I'm trying to delete records in my target table based on whether the records exists in the source table. I tried using the 'Delete' step but then realized that this step is based on a conditional clause.

My condition is quite simple "if the record/row DOES NOT exist in table A [source] delete the record/row from table B [target]".

I also read about using the the 'Merge Rows (diff)' step, but that seems to scan/compare the entire set of tables for differences.

The table is several million records with many hundred columns on a MySQL server, I need to perform this in the most efficient manner.
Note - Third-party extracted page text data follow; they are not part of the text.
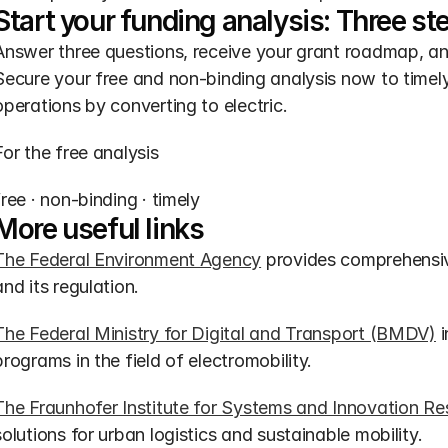
Start your funding analysis: Three st
Answer three questions, receive your grant roadmap, a
Secure your free and non-binding analysis now to timely r
operations by converting to electric.
For the free analysis
free · non-binding · timely
More useful links
The Federal Environment Agency
 provides comprehensive
and its regulation.
The Federal Ministry for Digital and Transport (BMDV)
 
programs in the field of electromobility.
The Fraunhofer Institute for Systems and Innovation Re
solutions for urban logistics and sustainable mobility.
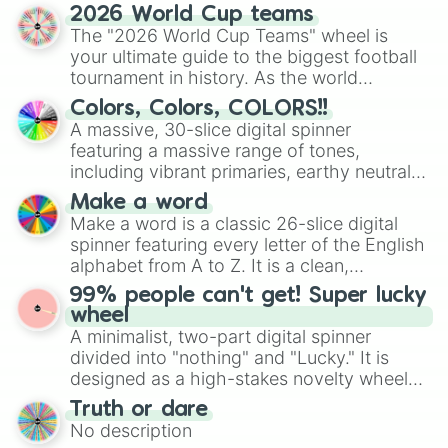
discover new sides of your friends. Who's
2026 World Cup teams
ready for a spin?
The "2026 World Cup Teams" wheel is
your ultimate guide to the biggest football
tournament in history. As the world
prepares for the 2026 expansion, this
Colors, Colors, COLORS!!
wheel features all 48 nations that have
A massive, 30-slice digital spinner
secured their spots in the United States,
featuring a massive range of tones,
Mexico, and Canada.
including vibrant primaries, earthy neutrals,
and soft pastels like Vermilion, Hazel,
Make a word
Emerald, Aquamarine, Bubblegum, and
Make a word is a classic 26-slice digital
various shades of gray. It is built for
spinner featuring every letter of the English
maximum variety when you need a highly
alphabet from A to Z. It is a clean,
specific color selection.
straightforward tool designed for literacy
99% people can't get! Super lucky
exercises, creative brainstorming, and
wheel
randomized word games. Idea for use:
A minimalist, two-part digital spinner
Give your next game night a twist by using
divided into "nothing" and "Lucky." It is
the wheel to pick a random starting letter
designed as a high-stakes novelty wheel
for Scattergories, or spin it multiple times
for testing your luck against brutal odds.
Truth or dare
to create an acronym that players must
No description
turn into a funny phrase.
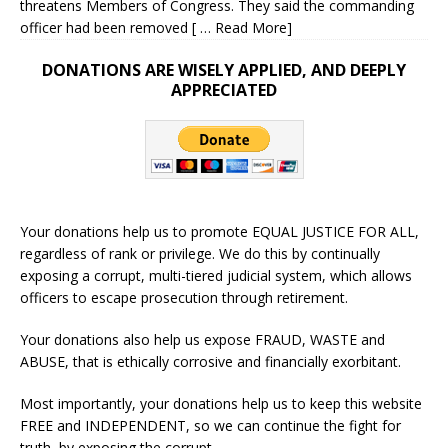
threatens Members of Congress. They said the commanding
officer had been removed
[ … Read More]
DONATIONS ARE WISELY APPLIED, AND DEEPLY
APPRECIATED
Your donations help us to promote EQUAL JUSTICE FOR ALL,
regardless of rank or privilege. We do this by continually
exposing a corrupt, multi-tiered judicial system, which allows
officers to escape prosecution through retirement.
Your donations also help us expose FRAUD, WASTE and
ABUSE, that is ethically corrosive and financially exorbitant.
Most importantly, your donations help us to keep this website
FREE and INDEPENDENT, so we can continue the fight for
truth, by exposing the corrupt.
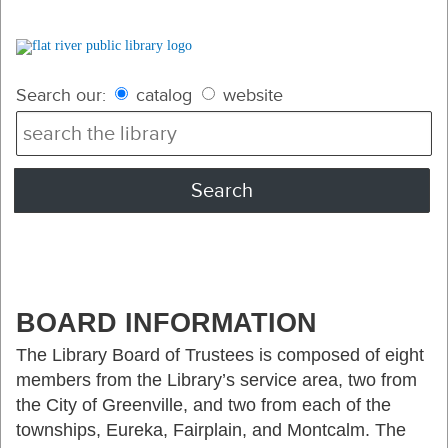
Search our:
catalog
website
BOARD INFORMATION
The Library Board of Trustees is composed of eight
members from the Library’s service area, two from
the City of Greenville, and two from each of the
townships, Eureka, Fairplain, and Montcalm. The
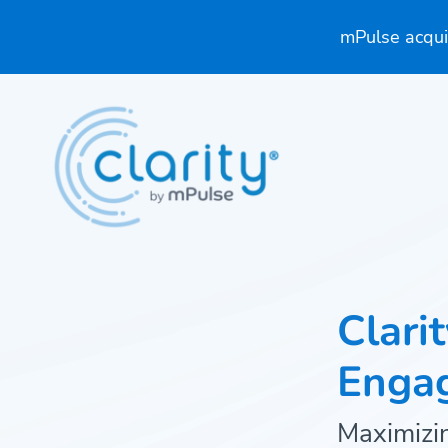
mPulse acquir
Clari
Enga
Maximizin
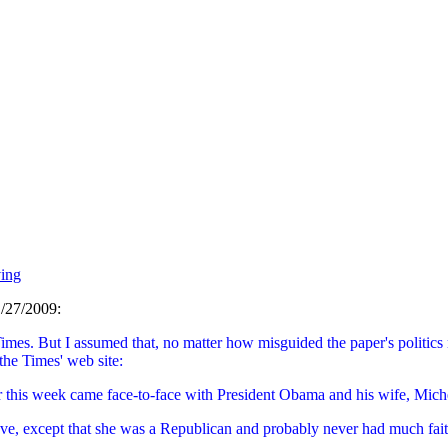
ing
/27/2009:
Times. But I assumed that, no matter how misguided the paper's politics
 the Times' web site:
r this week came face-to-face with President Obama and his wife, Miche
ve, except that she was a Republican and probably never had much faith i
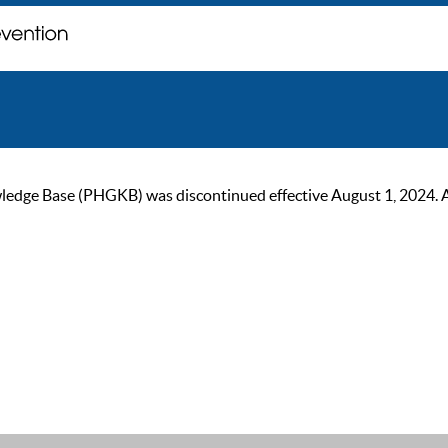
ge Base (PHGKB) was discontinued effective August 1, 2024. As of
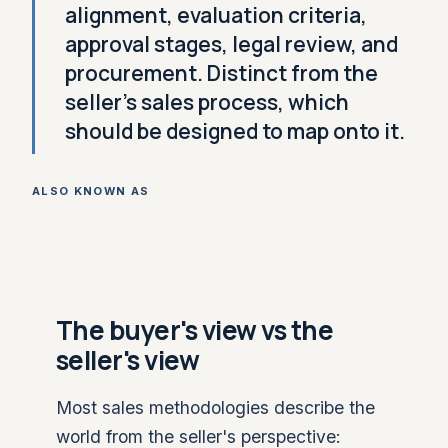
alignment, evaluation criteria,
approval stages, legal review, and
procurement. Distinct from the
seller's sales process, which
should be designed to map onto it.
ALSO KNOWN AS
The buyer's view vs the
seller's view
Most sales methodologies describe the
world from the seller's perspective:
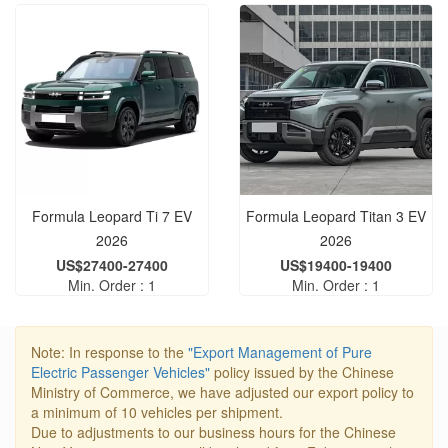
Formula Leopard Ti 7 EV
Formula Leopard Titan 3 EV
2026
2026
US$27400-27400
US$19400-19400
Min. Order : 1
Min. Order : 1
Note: In response to the
"Export Management of Pure
Electric Passenger Vehicles"
policy issued by the Chinese
Ministry of Commerce, we have adjusted our export policy to
a minimum of 10 vehicles per shipment.
Due to adjustments to our business hours for the Chinese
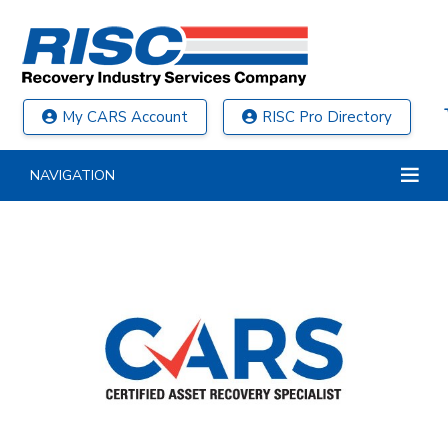
My CARS Account
RISC Pro Directory
NAVIGATION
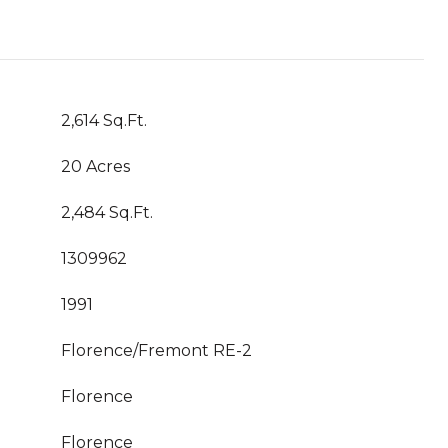
2,614 Sq.Ft.
20 Acres
2,484 Sq.Ft.
1309962
1991
Florence/Fremont RE-2
Florence
Florence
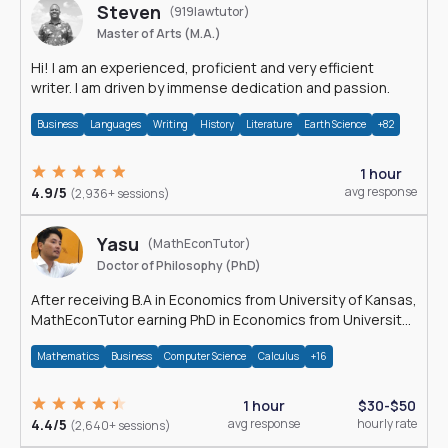
Steven
(919lawtutor)
Master of Arts (M.A.)
Hi! I am an experienced, proficient and very efficient
writer. I am driven by immense dedication and passion.
Business
Languages
Writing
History
Literature
Earth Science
+82
1 hour
4.9/5
avg response
(2,936+ sessions)
Yasu
(MathEconTutor)
Doctor of Philosophy (PhD)
After receiving B.A in Economics from University of Kansas,
MathEconTutor earning PhD in Economics from University
of Kansas in 2011.
Mathematics
Business
Computer Science
Calculus
+16
1 hour
$30-$50
4.4/5
avg response
hourly rate
(2,640+ sessions)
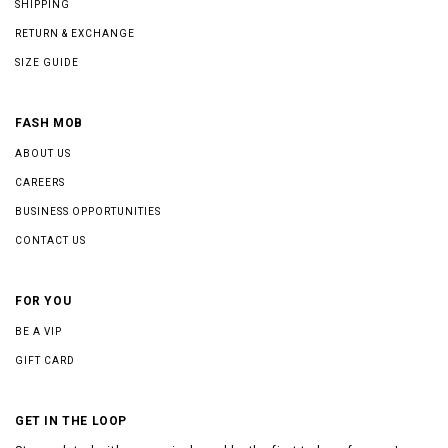
SHIPPING
RETURN & EXCHANGE
SIZE GUIDE
FASH MOB
ABOUT US
CAREERS
BUSINESS OPPORTUNITIES
CONTACT US
FOR YOU
BE A VIP
GIFT CARD
GET IN THE LOOP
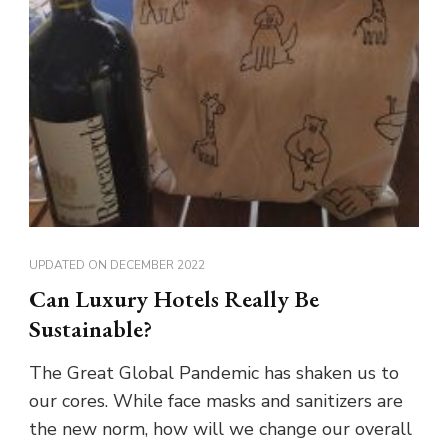
UPDATED ON
DECEMBER 2022
Can Luxury Hotels Really Be
Sustainable?
The Great Global Pandemic has shaken us to
our cores. While face masks and sanitizers are
the new norm, how will we change our overall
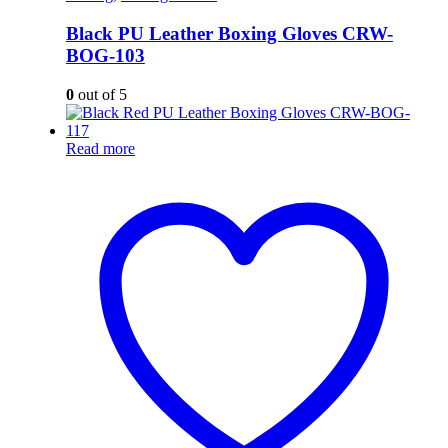
Black PU Leather Boxing Gloves CRW-
BOG-103
0
out of 5
Read more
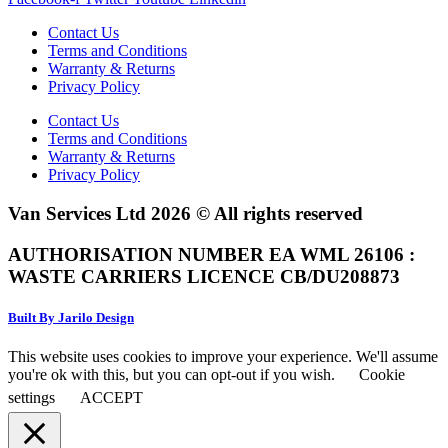
Contact Us
Terms and Conditions
Warranty & Returns
Privacy Policy
Contact Us
Terms and Conditions
Warranty & Returns
Privacy Policy
Van Services Ltd 2026 © All rights reserved
AUTHORISATION NUMBER EA WML 26106 :
WASTE CARRIERS LICENCE CB/DU208873
Built By Jarilo Design
This website uses cookies to improve your experience. We'll assume
you're ok with this, but you can opt-out if you wish.
Cookie
settings
ACCEPT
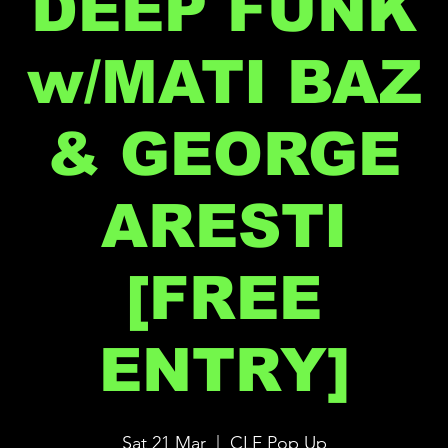
DEEP FUNK
w/MATI BAZ
& GEORGE
ARESTI
[FREE
ENTRY]
Sat 21 Mar
  |  
CLF Pop Up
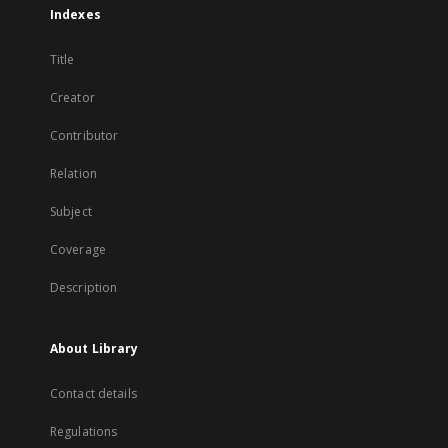
Indexes
Title
Creator
Contributor
Relation
Subject
Coverage
Description
About Library
Contact details
Regulations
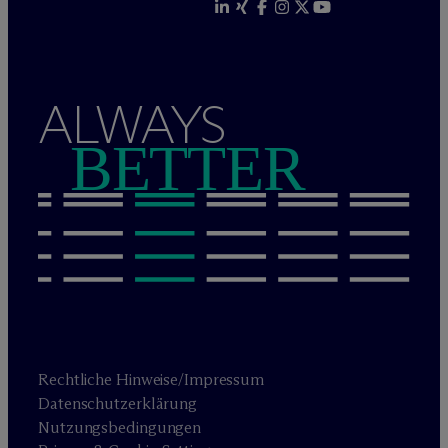
ALWAYS
BETTER
Rechtliche Hinweise/Impressum
Datenschutzerklärung
Nutzungsbedingungen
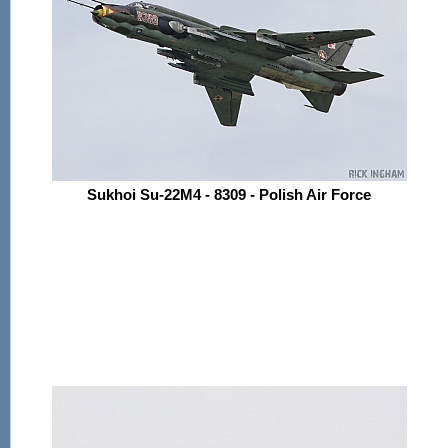
Sukhoi Su-22M4 - 8309 - Polish Air Force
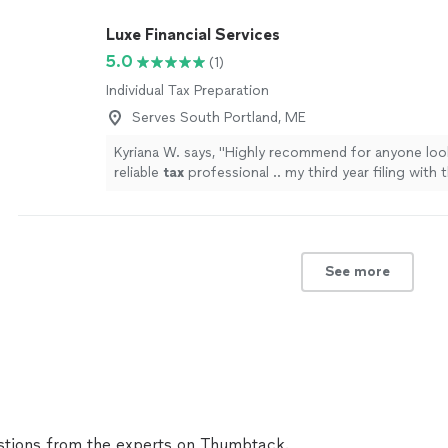
Luxe Financial Services
5.0
(1)
Individual Tax Preparation
Serves South Portland, ME
Kyriana W. says, "
Highly recommend for anyone look
reliable
tax
professional .. my third year filing with t
agency!
"
See more
See more
tions from the experts on Thumbtack.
Any help would be appreciated.

WRKM
  • 1
  • 3
  • I will try to help you with this. What do I need to do to set it up – Drew Aug 12 '16 at 21:57
  • There was a different pentaho kettle mysql question several hours ago. Or maybe it was a kettle spoon thing – Drew Aug 12 '16 at 21:58
  • Thanks in advance. You need to establish two tables (should be identical), doesn't matter what's in them for the exercise. One in your source database environment, the second in your target environment. In your source table, remove a row. I need a job or transformation that will delete the missing source record from the target table. Does this provide enough information? – WRKM Aug 12 '16 at 22:05
  • I mean from the pentaho kettle side. I have neither but am willing to try something new – Drew Aug 12 '16 at 22:07
  • As an aside, there are always events to clean things up if that is an option for you. I have 3 event-ish links hanging off my profile page – Drew Aug 12 '16 at 22:08
  • Thanks. I can actually do this fairly easily, as a one-off in SQL, I need something a bit more dynamic, so looking to leverage the ETL tool set. In terms of what needs to be done, you have to download/install Kettle/Spoon, create two schemas (source and target schema) in your MySQL server. Each schema should have the same table . . . now simply delete one record from your source table (you can just do this in Workbench or something) . . . go to Kettle and setup a transformation that will delete the corresponding record in your target table. – WRKM Aug 12 '16 at 22:15
  • Delete step has conditional clause to check if exists such row in table. Or exists clause is then same as conditional clause of Delete step. – simar Aug 15 '16 at 14:24
  • Define first of all what exists means to u. How u can identify existing rows. – simar Aug 15 '16 at 14:25
  • @simar/et al. , I'm now using Merge Rows (diff) with success (except for the net_write_timeout error! – WRKM Aug 17 '16 at 21:50
  • There are several pattern to implement u needs. This is another pattern to find non existing row. Do outer join data stream with database and extract for example id from database as marker of existence row. Then just use filter to look for id value and then make decision what to do with divided stream. Good that u can join to Log Step and make test to ensure that flow works as expected. – simar Aug 18 '16 at 07:25
  • Anyway good that u able to solve problem. – simar Aug 18 '16 at 07:26

0 Answers0